WHETHER the weather is good or bad, a new recipe booklet from British Meat Information Service has just the recipe for you.

weather or not

The booklet contains a series of tasty recipes ideal for the barbecue or - if the heavens open - ideal for grilling indoors.

Weatherman Michael Fish joined British Meat Home Economics Manager Clare Greenstreet to promote the booklet in a series of radio interviews.

Clare explained how the recipes in the Weather or Not booklet can be adapted to indoor or BBQ cooking and it offers advice on the best food to serve whatever the weather.

Michael spoke about the unpredictability of the British weather, what causes it, how best to schedule al fresco events and what precautions can be taken to ensure that planned BBQs and summer parties are not ruined by rain.

Clare said: "The British love eating al fresco but plans can often be disrupted by typical British weather - lovely one minute and chucking it down the next.

"These recipes for beef, pork and lamb, are all very flexible and can be adapted no matter what the weather does."

The recipe booklets are available by calling 01908 232522.

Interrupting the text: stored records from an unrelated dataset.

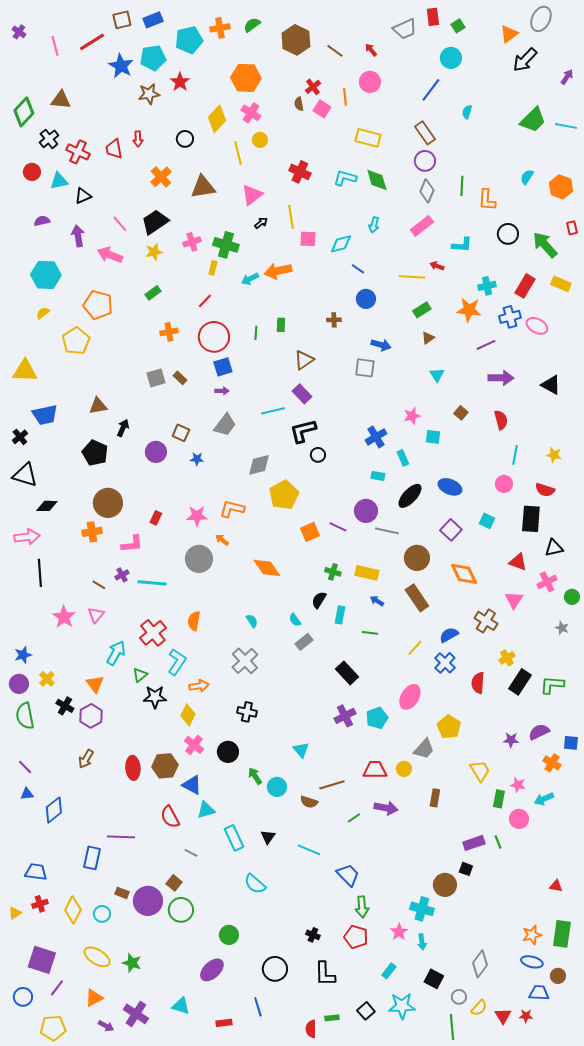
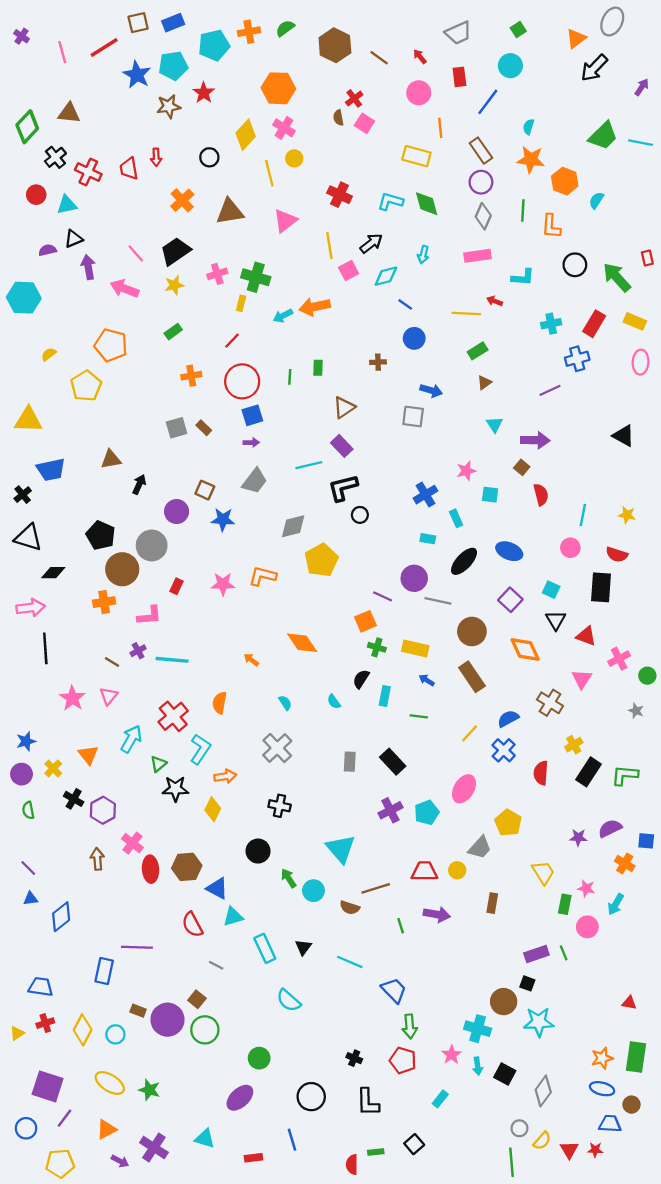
red rectangle: (433, 17) -> (459, 77), moved
orange line: (345, 97) -> (440, 128), moved
orange hexagon: (561, 187) -> (565, 181), moved
black triangle: (83, 196) -> (74, 239), moved
black arrow: (261, 223) -> (371, 243), moved, size x1.5
pink rectangle: (422, 226) -> (478, 256), turned 30
pink square: (308, 239) -> (349, 270), turned -30
cyan hexagon: (46, 275) -> (24, 298), moved
orange star: (469, 310) -> (531, 160), moved
pink ellipse: (537, 326) -> (641, 362), moved, turned 65
purple arrow: (501, 378) -> (535, 440), moved
red semicircle: (501, 420) -> (541, 495), moved
black pentagon: (95, 453) -> (101, 535), moved
blue star: (197, 459) -> (223, 519), size x1.5
orange square: (310, 532) -> (366, 621), moved
orange arrow: (222, 540) -> (251, 660), moved
black triangle: (554, 548) -> (556, 620), moved, turned -48
gray circle: (199, 559) -> (152, 545), moved
gray rectangle: (304, 642) -> (350, 762), moved, turned -48
orange triangle: (95, 684) -> (88, 755), moved
green semicircle: (25, 716) -> (28, 810), size x0.6
pink cross: (194, 745) -> (132, 843), moved
cyan triangle: (301, 750) -> (341, 849), size x1.6
brown arrow: (86, 759) -> (97, 859), turned 144
cyan arrow: (544, 799) -> (616, 904), turned -36
green line: (354, 818) -> (401, 926), turned -72
black square: (434, 979) -> (505, 1074), moved
cyan star: (402, 1006) -> (539, 1022), moved

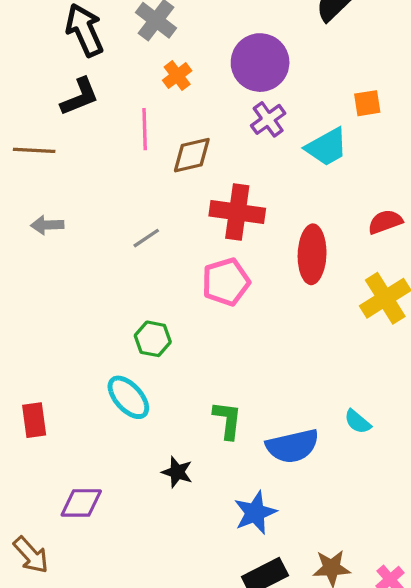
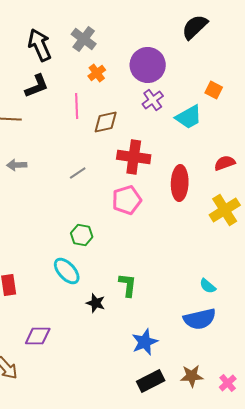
orange square: (367, 103) -> (214, 90), turned 36
blue semicircle: (293, 446) -> (200, 319), moved
black star: (177, 472) -> (96, 303), moved

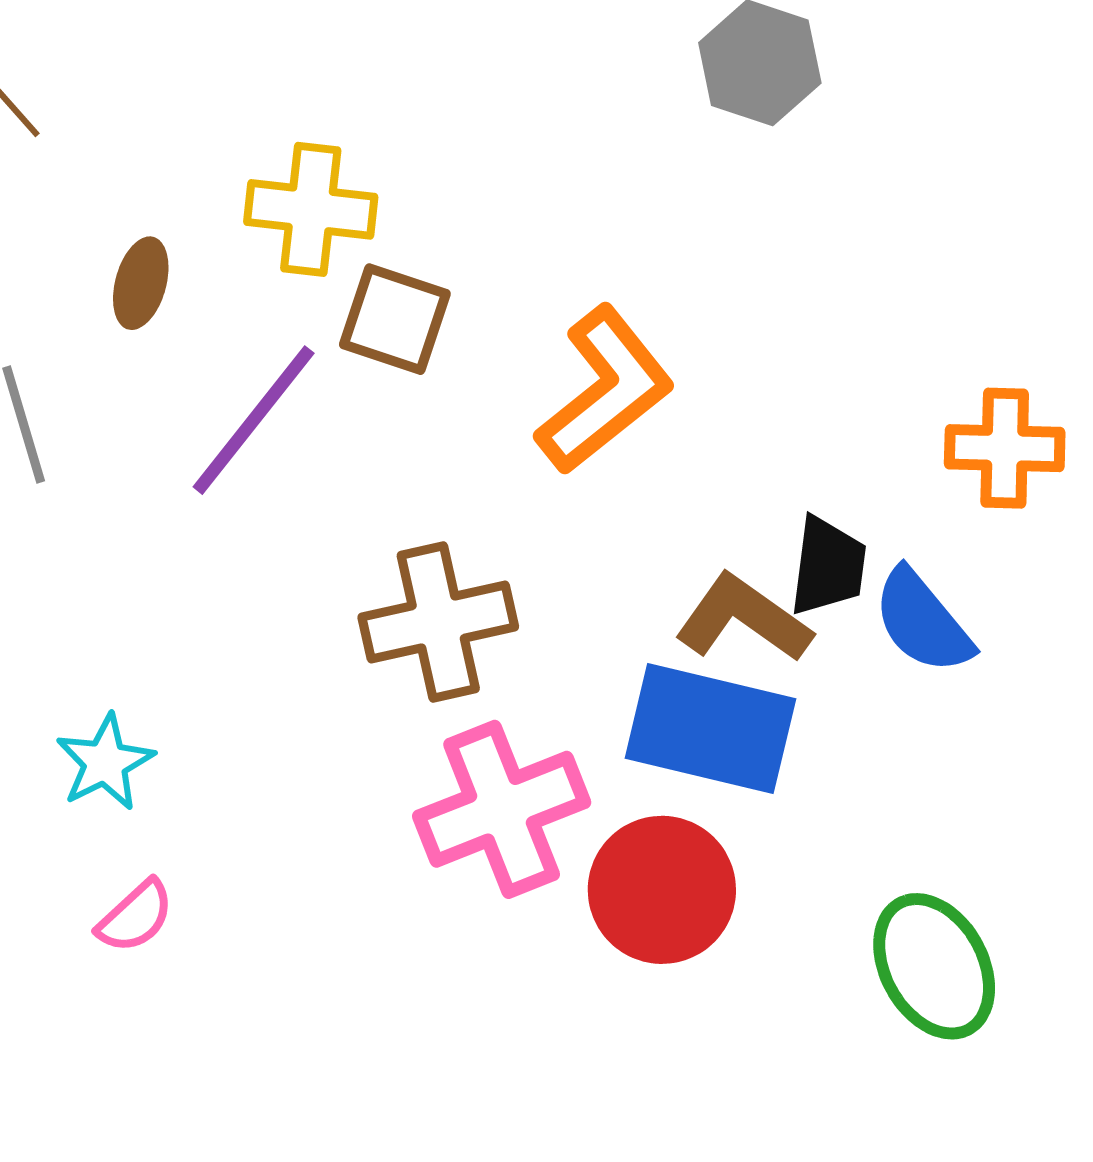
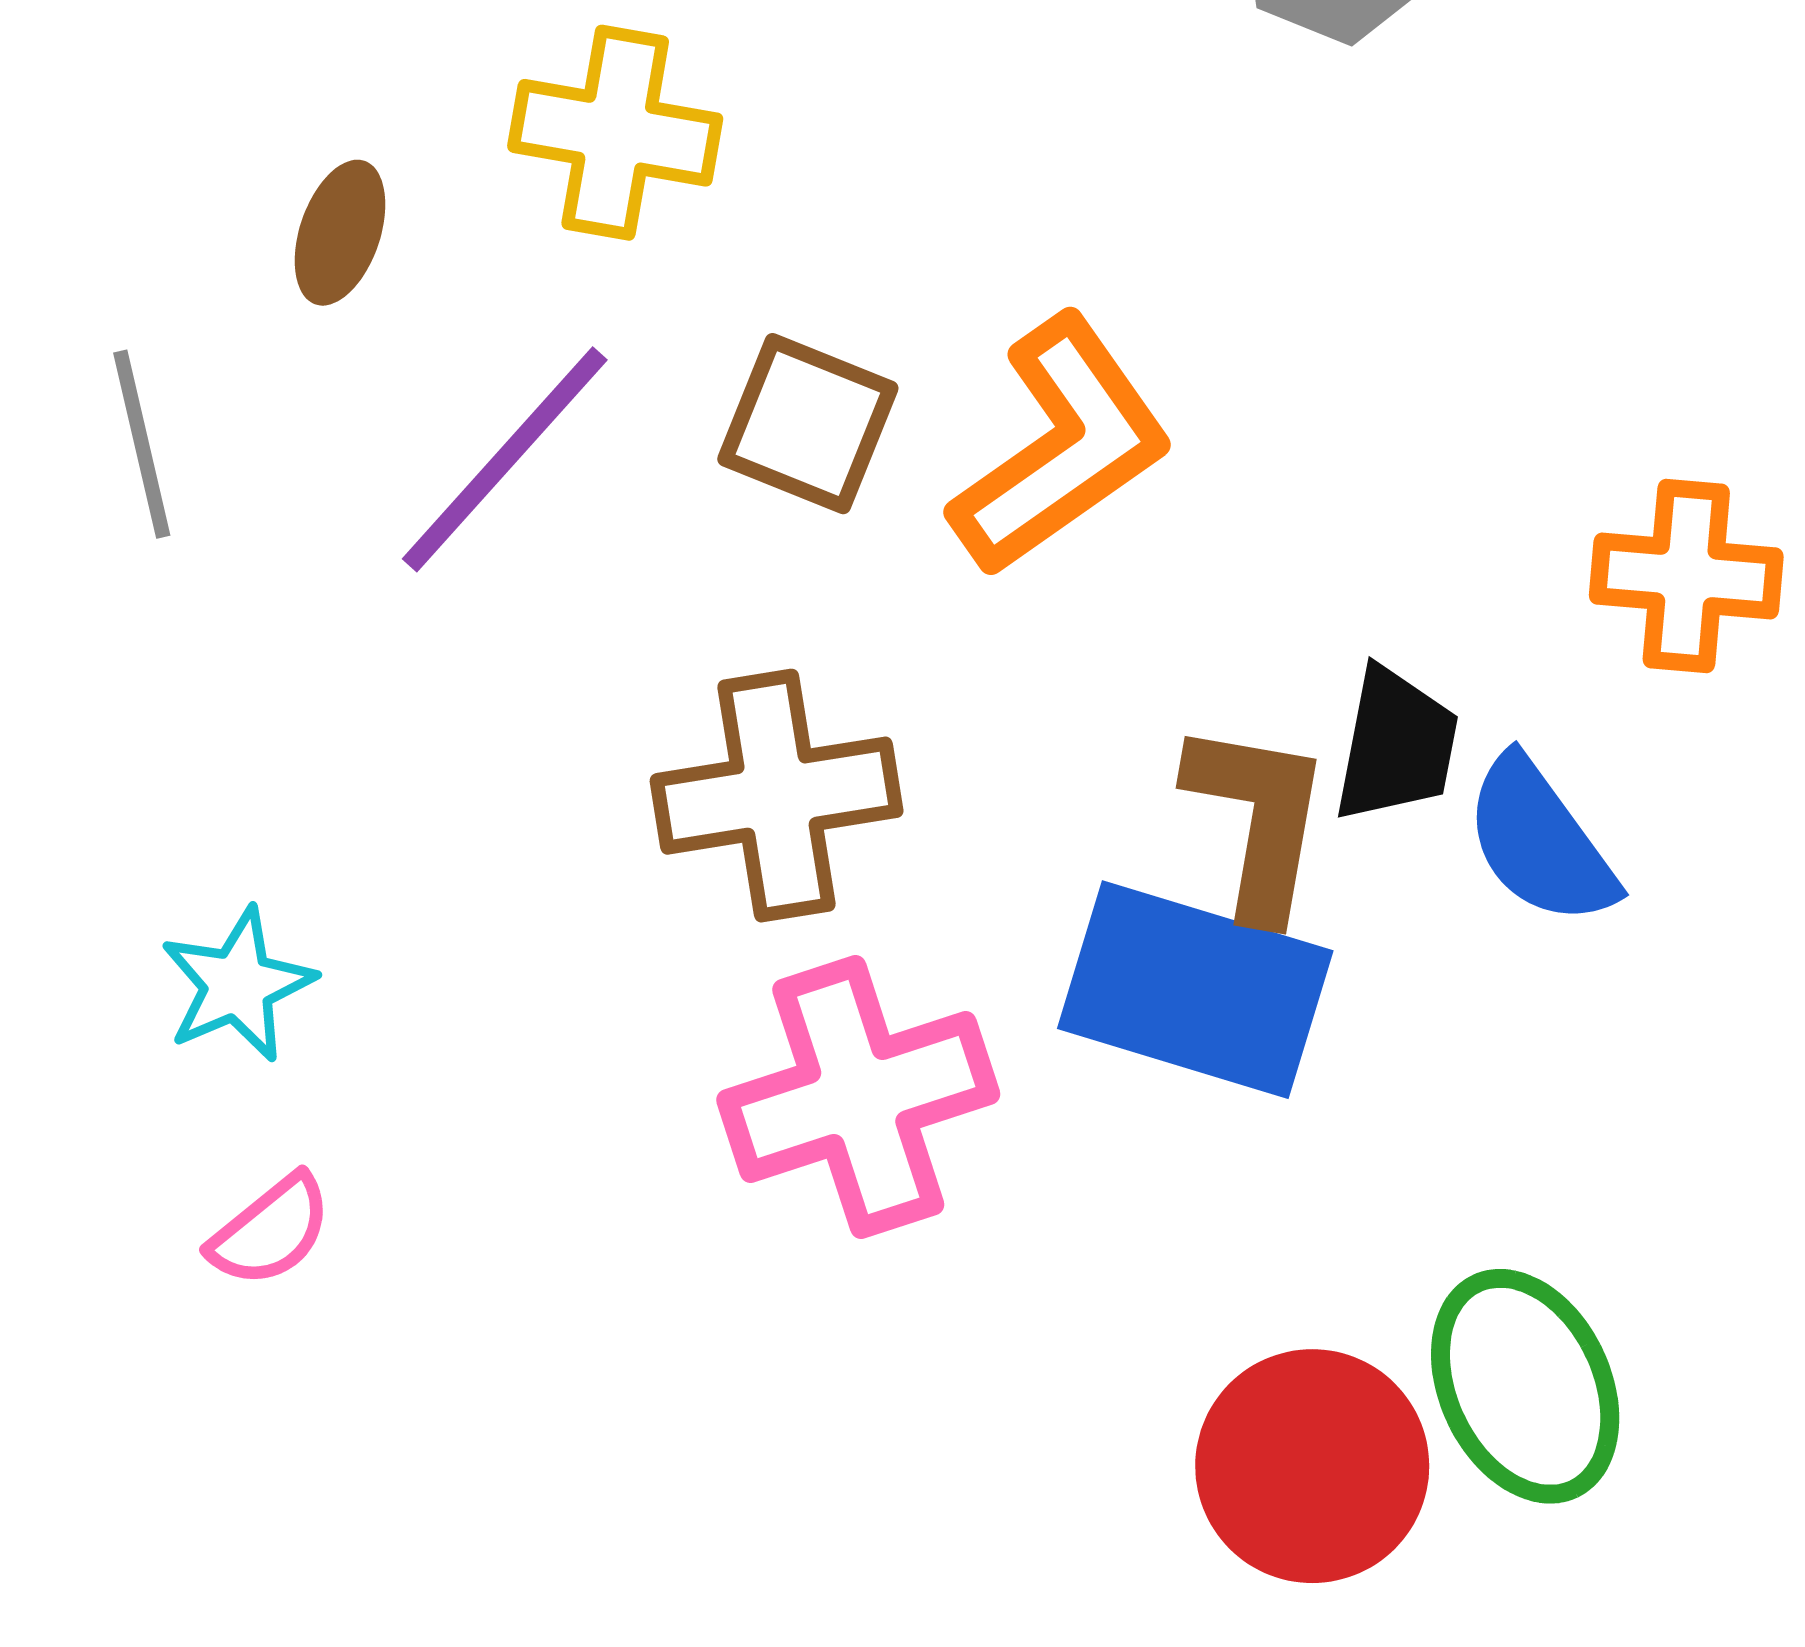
brown square: (395, 319) -> (808, 424), moved
brown L-shape: (743, 618) -> (1258, 819), turned 61
red circle: (662, 890) -> (1312, 1466), moved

Chunky Pork Chops with Sage, Garlic and Lemon

Feeds: 4
Time to cook: Marinating time 2 hours + 16 minutes

Chunky Pork Chops with Sage, Garlic and Lemon


Lean thick pork chops
Black pepper
Olive oil
Parmesan cheese
Baby veg for dipping


Crush together (either using a pestle & mortar, or bowl and wooden spoon)      3 cloves garlic, black pepper and 6 fresh sage leaves, roughly chopped.  Add to this 1 lemon, juice and rind and 30ml (2tbsp) olive oil

Place in a large bowl 4 lean thick pork chops and add the marinade mixture, smear all over the chops, cover and refrigerate for about 2 hours

Buttery Dip: Add to a small bowl 50g (2oz) butter, juice and rind of ½ lemon, 30ml (2tbsp) Parmesan cheese, grated and 5 fresh sage leaves.  Place in the microwave for about 1 minute or until melted.  Stir together.  Cook chops on a preheated grill, griddle or barbecue for 6–8 minutes per side.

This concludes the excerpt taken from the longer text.